[To do]: What lines below mention the word "Sağlıklı"? Copy each one.

(Beginning of Data for this exercise)

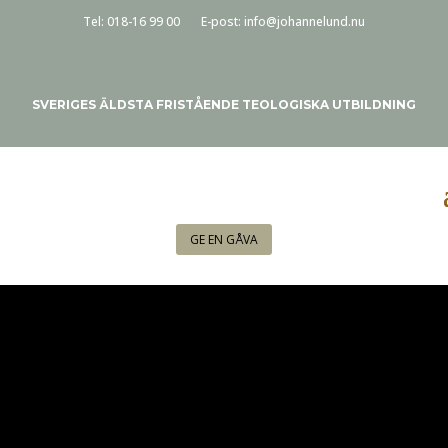
Tel:
018-16 99 00
E-post:
info@johannelund.nu
SVERIGES ÄLDSTA FRISTÅENDE TEOLOGISKA UTBILDNING
GE EN GÅVA
SENASTE
NYTT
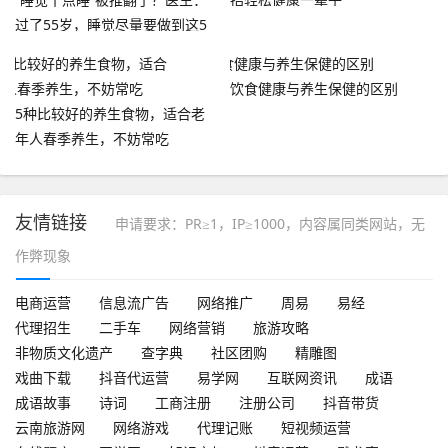
过了55岁，睡觉尽量要做到这5
点
饮食健康与养生保健的区别
5种比较好的养生食物，适合老
年人春季养生，不妨常吃
友情链接
申请要求：PR≥1，IP≥1000，内容属同类网站，无
作弊现象
电商运营
信息流广告
网络推广
周易
易经
代理招生
二手车
网络营销
旅游攻略
非物质文化遗产
查字典
社区团购
精雕图
戏曲下载
抖音代运营
易学网
互联网资讯
成语
成语故事
诗词
工商注册
注册公司
抖音带货
云南旅游网
网络游戏
代理记账
短视频运营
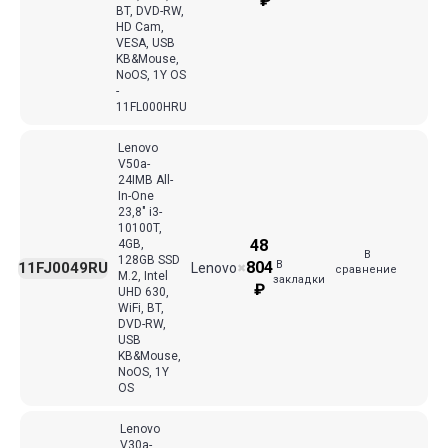
₽
BT, DVD-RW,
HD Cam,
VESA, USB
KB&Mouse,
NoOS, 1Y OS
-
11FL000HRU
Lenovo
V50a-
24IMB All-
In-One
23,8" i3-
10100T,
48
4GB,
В
128GB SSD
В
804
11FJ0049RU
Lenovo
✖
сравнение
M.2, Intel
закладки
₽
UHD 630,
WiFi, BT,
DVD-RW,
USB
KB&Mouse,
NoOS, 1Y
OS
Lenovo
V30a-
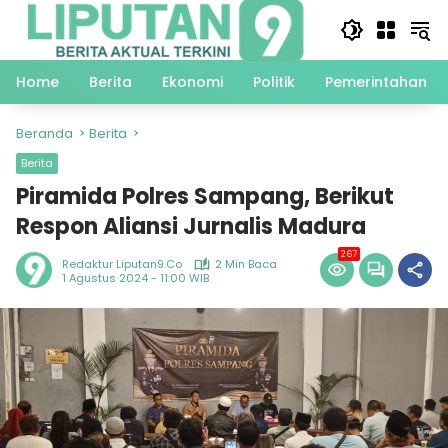
Langsung
ke
konten
Home
Berita
Ekonomi
Politik
Pemerintahan
Beranda
Berita
Berita
Piramida Polres Sampang, Berikut
Respon Aliansi Jurnalis Madura
267
Redaktur Liputan9.co
2 Min Baca
1 Agustus 2024 - 11:00 WIB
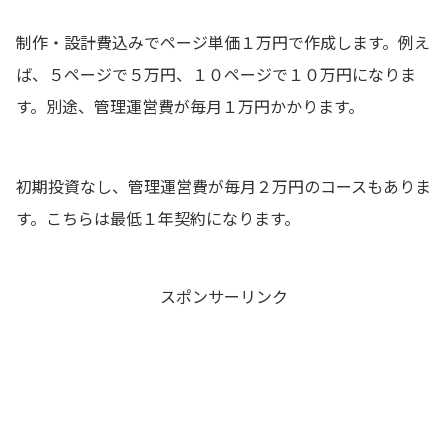
制作・設計費込みでページ単価１万円で作成します。例え
ば、５ページで５万円、１０ページで１０万円になりま
す。別途、管理運営費が毎月１万円かかります。
初期投資なし、管理運営費が毎月２万円のコースもありま
す。こちらは最低１年契約になります。
スポンサーリンク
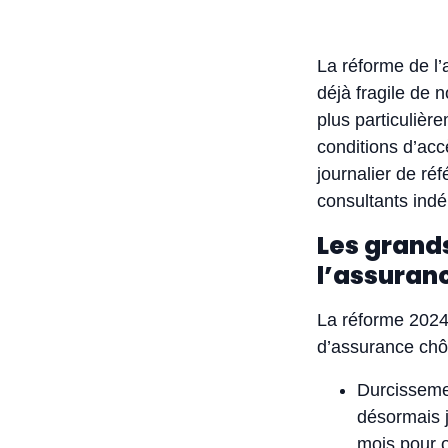
La réforme de l
déjà fragile de 
plus particulièr
conditions d’ac
journalier de ré
consultants indé
Les grand
l’assura
La réforme 2024
d’assurance ch
Durcissemen
désormais j
mois pour o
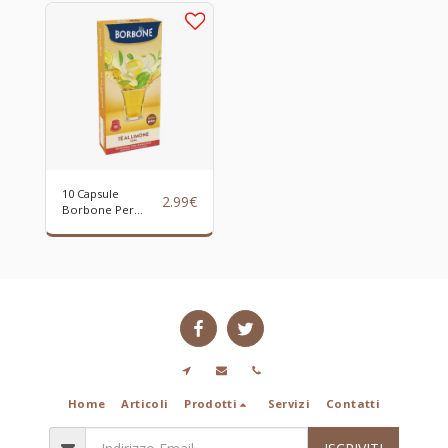
Cioccolata Bianca
e Fragola
10 Capsule
2.99
€
Borbone Per
Bevanda Solubile
Al Gusto TÈ AL
LIMONE
Home
Articoli
Prodotti
Servizi
Contatti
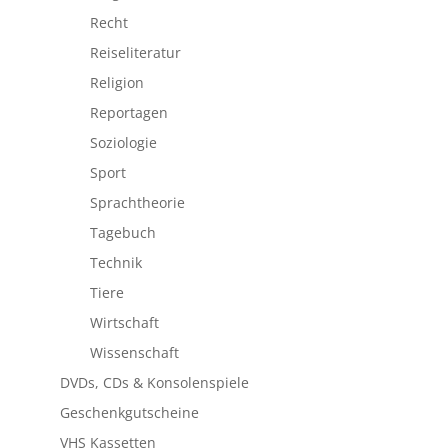
Recht
Reiseliteratur
Religion
Reportagen
Soziologie
Sport
Sprachtheorie
Tagebuch
Technik
Tiere
Wirtschaft
Wissenschaft
DVDs, CDs & Konsolenspiele
Geschenkgutscheine
VHS Kassetten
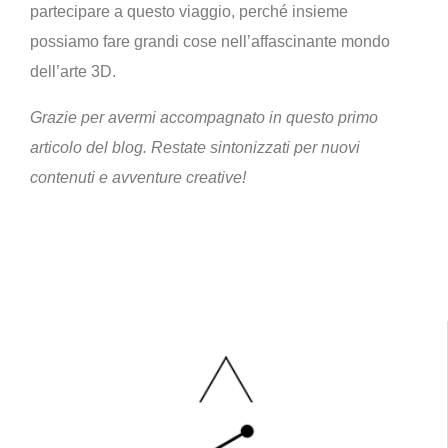
partecipare a questo viaggio, perché insieme
possiamo fare grandi cose nell’affascinante mondo
dell’arte 3D.
Grazie per avermi accompagnato in questo primo
articolo del blog. Restate sintonizzati per nuovi
contenuti e avventure creative!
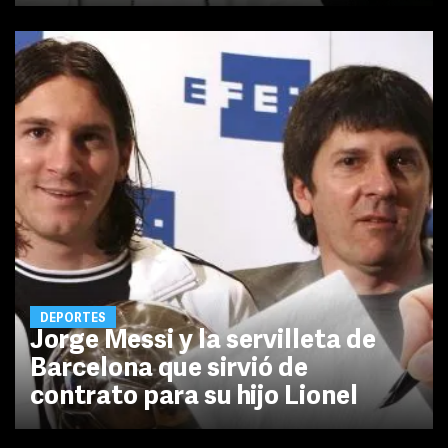
DEPORTES
Jorge Messi y la servilleta de
Barcelona que sirvió de
contrato para su hijo Lionel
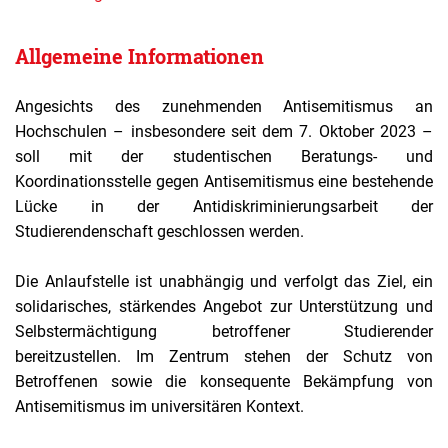
Allgemeine Informationen
Angesichts des zunehmenden Antisemitismus an
Hochschulen – insbesondere seit dem 7. Oktober 2023 –
soll mit der studentischen Beratungs- und
Koordinationsstelle gegen Antisemitismus eine bestehende
Lücke in der Antidiskriminierungsarbeit der
Studierendenschaft geschlossen werden.
Die Anlaufstelle ist unabhängig und verfolgt das Ziel, ein
solidarisches, stärkendes Angebot zur Unterstützung und
Selbstermächtigung betroffener Studierender
bereitzustellen. Im Zentrum stehen der Schutz von
Betroffenen sowie die konsequente Bekämpfung von
Antisemitismus im universitären Kontext.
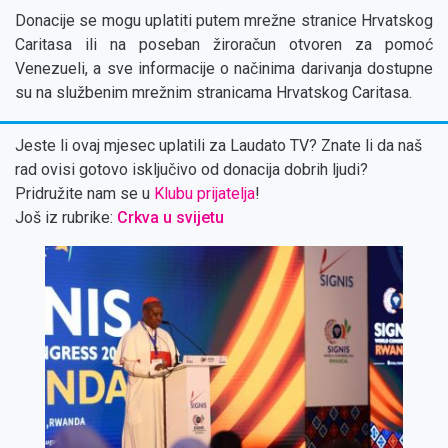
Donacije se mogu uplatiti putem mrežne stranice Hrvatskog
Caritasa ili na poseban žiroračun otvoren za pomoć
Venezueli, a sve informacije o načinima darivanja dostupne
su na službenim mrežnim stranicama Hrvatskog Caritasa.
Jeste li ovaj mjesec uplatili za Laudato TV? Znate li da naš
rad ovisi gotovo isključivo od donacija dobrih ljudi?
Pridružite nam se u
Klubu prijatelja
!
Još iz rubrike:
Crkva u svijetu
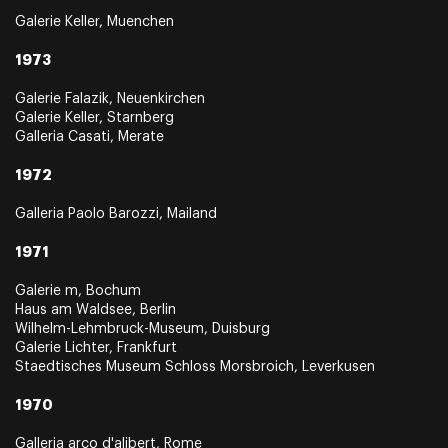
Galerie Keller, Muenchen
1973
Galerie Falazik, Neuenkirchen
Galerie Keller, Starnberg
Galleria Casati, Merate
1972
Galleria Paolo Barozzi, Mailand
1971
Galerie m, Bochum
Haus am Waldsee, Berlin
Wilhelm-Lehmbruck-Museum, Duisburg
Galerie Lichter, Frankfurt
Staedtisches Museum Schloss Morsbroich, Leverkusen
1970
Galleria arco d'alibert, Rome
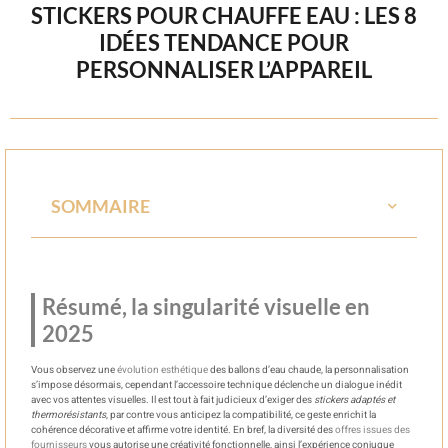
STICKERS POUR CHAUFFE EAU : LES 8
IDÉES TENDANCE POUR
PERSONNALISER L’APPAREIL
SOMMAIRE
Résumé, la singularité visuelle en
2025
Vous observez une
évolution esthétique
des ballons d’eau chaude, la personnalisation
s’impose désormais, cependant l’accessoire technique déclenche un dialogue inédit
avec vos attentes visuelles. Il est tout à fait judicieux d’exiger des
stickers adaptés et
thermorésistants
, par contre vous anticipez la compatibilité, ce geste enrichit la
cohérence décorative et affirme votre identité. En bref, la diversité des
offres issues des
fournisseurs
vous autorise une créativité fonctionnelle, ainsi l’expérience conjugue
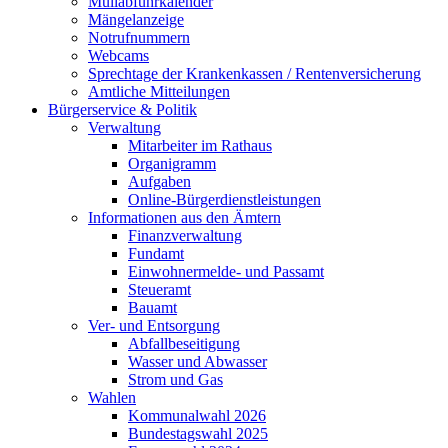
Müllabfuhrkalender
Mängelanzeige
Notrufnummern
Webcams
Sprechtage der Krankenkassen / Rentenversicherung
Amtliche Mitteilungen
Bürgerservice & Politik
Verwaltung
Mitarbeiter im Rathaus
Organigramm
Aufgaben
Online-Bürgerdienstleistungen
Informationen aus den Ämtern
Finanzverwaltung
Fundamt
Einwohnermelde- und Passamt
Steueramt
Bauamt
Ver- und Entsorgung
Abfallbeseitigung
Wasser und Abwasser
Strom und Gas
Wahlen
Kommunalwahl 2026
Bundestagswahl 2025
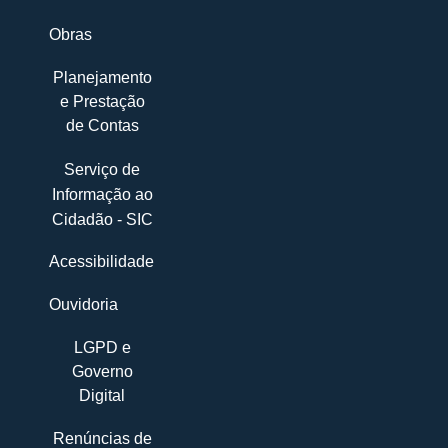
Obras
Planejamento
e Prestação
de Contas
Serviço de
Informação ao
Cidadão - SIC
Acessibilidade
Ouvidoria
LGPD e
Governo
Digital
Renúncias de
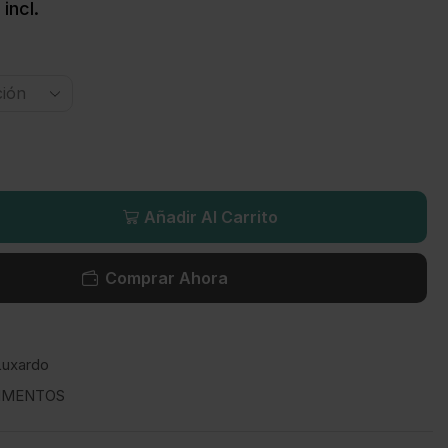
 incl.
Añadir Al Carrito
Comprar Ahora
Luxardo
IMENTOS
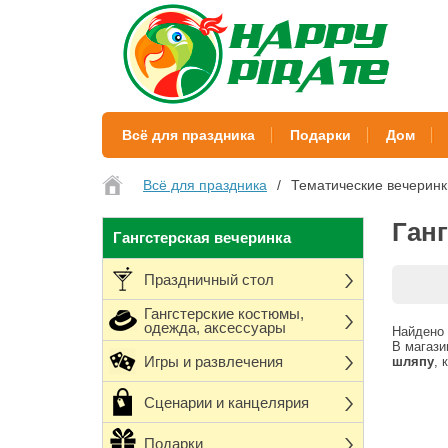
Всё для праздника
Подарки
Дом
Всё для праздника
Тематические вечеринк
Ган
Гангстерская вечеринка
Праздничный стол
Гангстерские костюмы,
одежда, аксессуары
Найдено 
В магази
Игры и развлечения
шляпу
, 
Сценарии и канцелярия
Подарки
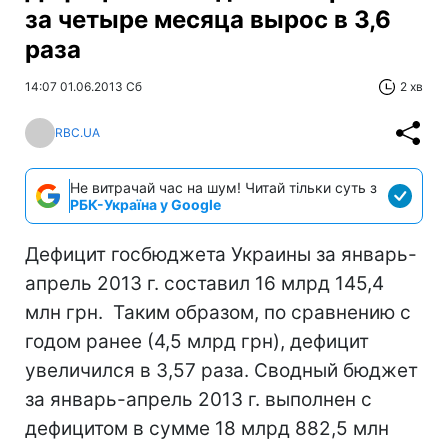
за четыре месяца вырос в 3,6
раза
14:07 01.06.2013 Сб
2 хв
RBC.UA
Не витрачай час на шум! Читай тільки суть з
РБК-Україна у Google
Дефицит госбюджета Украины за январь-
апрель 2013 г. составил 16 млрд 145,4
млн грн. Таким образом, по сравнению с
годом ранее (4,5 млрд грн), дефицит
увеличился в 3,57 раза. Сводный бюджет
за январь-апрель 2013 г. выполнен с
дефицитом в сумме 18 млрд 882,5 млн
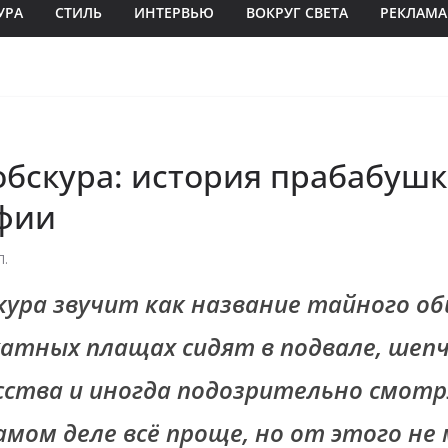
УРА
СТИЛЬ
ИНТЕРВЬЮ
ВОКРУГ СВЕТА
РЕКЛАМА
обскура: история прабабуш
фии
П.
кура звучит как название тайного об
хатных плащах сидят в подвале, шеп
усства и иногда подозрительно смот
амом деле всё проще, но от этого не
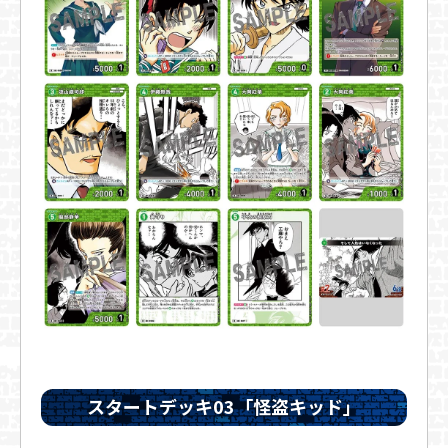
スタートデッキ03「怪盗キッド」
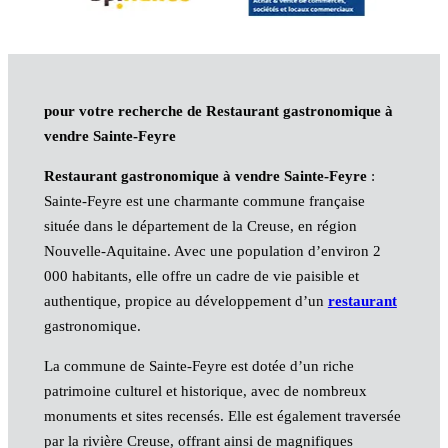
pour votre recherche de Restaurant gastronomique à
vendre Sainte-Feyre
Restaurant gastronomique à vendre Sainte-Feyre
:
Sainte-Feyre est une charmante commune française
située dans le département de la Creuse, en région
Nouvelle-Aquitaine. Avec une population d’environ 2
000 habitants, elle offre un cadre de vie paisible et
authentique, propice au développement d’un
restaurant
gastronomique.
La commune de Sainte-Feyre est dotée d’un riche
patrimoine culturel et historique, avec de nombreux
monuments et sites recensés. Elle est également traversée
par la rivière Creuse, offrant ainsi de magnifiques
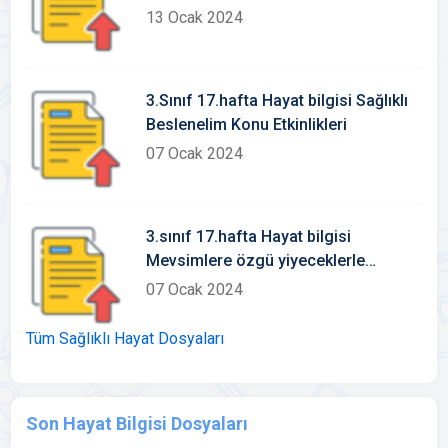
Etkinlikleri
13 Ocak 2024
3.Sınıf 17.hafta Hayat bilgisi Sağlıklı
Beslenelim Konu Etkinlikleri
07 Ocak 2024
3.sınıf 17.hafta Hayat bilgisi
Mevsimlere özgü yiyeceklerle
beslenirim Konu Etkinlikleri
07 Ocak 2024
Tüm Sağlıklı Hayat Dosyaları
Son Hayat Bilgisi Dosyaları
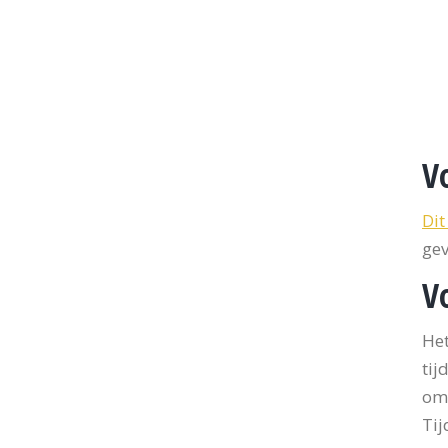
V
Dit
gev
V
Het
tij
om 
Tij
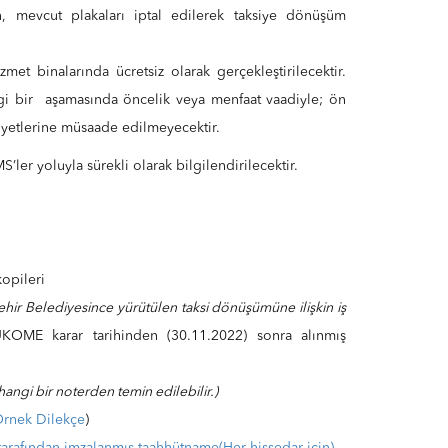
, mevcut plakaları iptal edilerek taksiye dönüşüm
t binalarında ücretsiz olarak gerçekleştirilecektir.
gi bir aşamasında öncelik veya menfaat vaadiyle; ön
aliyetlerine müsaade edilmeyecektir.
’ler yoluyla sürekli olarak bilgilendirilecektir.
okopileri
ir Belediyesince yürütülen taksi dönüşümüne ilişkin iş
KOME karar tarihinden (30.11.2022) sonra alınmış
hangi bir noterden temin edilebilir.)
 Örnek Dilekçe
)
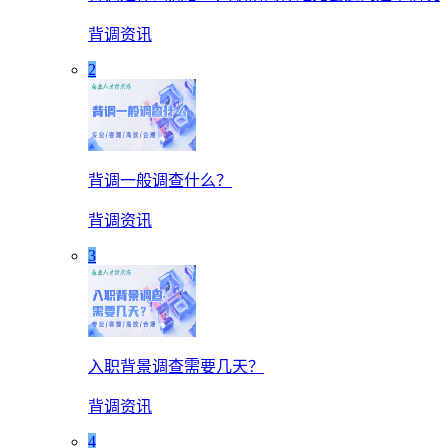
背调资讯
2
背调一般调查什么？
背调资讯
3
入职背景调查需要几天？
背调资讯
4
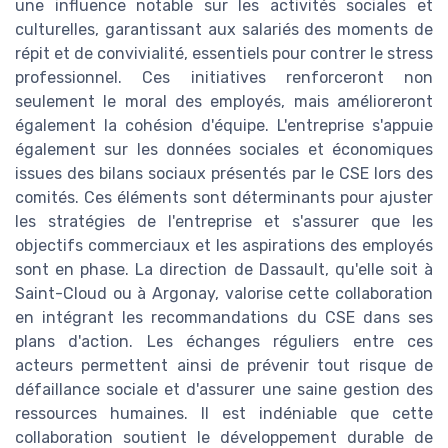
une influence notable sur les activités sociales et
culturelles, garantissant aux salariés des moments de
répit et de convivialité, essentiels pour contrer le stress
professionnel. Ces initiatives renforceront non
seulement le moral des employés, mais amélioreront
également la cohésion d'équipe. L'entreprise s'appuie
également sur les données sociales et économiques
issues des bilans sociaux présentés par le CSE lors des
comités. Ces éléments sont déterminants pour ajuster
les stratégies de l'entreprise et s'assurer que les
objectifs commerciaux et les aspirations des employés
sont en phase. La direction de Dassault, qu'elle soit à
Saint-Cloud ou à Argonay, valorise cette collaboration
en intégrant les recommandations du CSE dans ses
plans d'action. Les échanges réguliers entre ces
acteurs permettent ainsi de prévenir tout risque de
défaillance sociale et d'assurer une saine gestion des
ressources humaines. Il est indéniable que cette
collaboration soutient le développement durable de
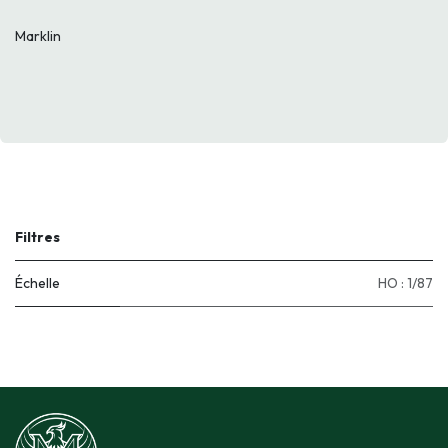
Marklin
Filtres
Échelle
HO : 1/87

(End of Data for this exercise)

[Solution to the exercise]:
3.Sınıf 17.hafta Hayat bilgisi Sağlıklı
Tüm Sağlıklı Hayat Dosyaları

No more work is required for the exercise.